Monday, July 15, 2013

Building a better internet exchange with OpenFlow

Internet exchanges

The internet is a collection of cables and routers - cables join the routers together, and routers decide where your data should go. Internet exchanges perform a crucial job in the middle of this - they provide a way for different (often competing) providers to exchange internet traffic. An internet exchange is typically implemented using some number of switches that are federated together somehow so that every port can exchange traffic with every other port as fast as they need to.

Problems with internet exchanges

Many internet exchanges are implemented as a layer-2 broadcast domain, and often include a route server to make it easier for participants to exchange routes with everyone over a single peering. Layer-2 broadcast domains need to be well policed though, because people can easily mess with other peoples' traffic, either accidentally, or maliciously.
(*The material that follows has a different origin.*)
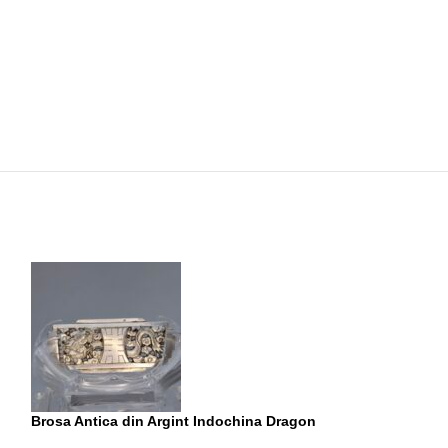
Brosa Antica din Argint Indochina Dragon
Brosa din Argint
Things that you need to watch out for on a layer-2 broadcast domain:
  • Broadcast traffic - ARP requests are necessary, others probably aren't
  • MAC spoofing
  • ARP spoofing/proxy ARP
  • STP & other lovely protocols
Things that you need at an IPv4/IPv6 peering exchange
  • Unicast IPv4 and IPv6 traffic
  • ARP requests (not necessarily broadcast)
  • Legitimate ARP replies

Where's the button to turn this all on?

You'll often build an internet exchange with cheap and big switches, so you're not likely to have a huge amount of functionality to do clever stuff like this - and I've never seen a switch config before that lets me check the validity of ARP replies. To do this in software, however, is pretty easy.

Software Peering Exchange

Here's something I put together last night:

It's an extension of my OF1.2 learning switch, with an extra table to handle ARP entries. Here's how the tables are laid out:

The controller takes some simple JSON config of which IP is expected on each port, and loads these into the switch. Table 0 forwards all ARP packets to table 1, and table 1 checks the packets - if they're ARP requests, then it forwards them out the appropriate port (so ARP requests are effectively unicast across the internet exchange), and for ARP replies, it only allows each port to reply for its own IP address. Any packets that don't get forwarded out a port get sent to the controller (including valid ARP replies before we learn any MAC addresses, but the controller deals with this smartly & learns the MAC address properly).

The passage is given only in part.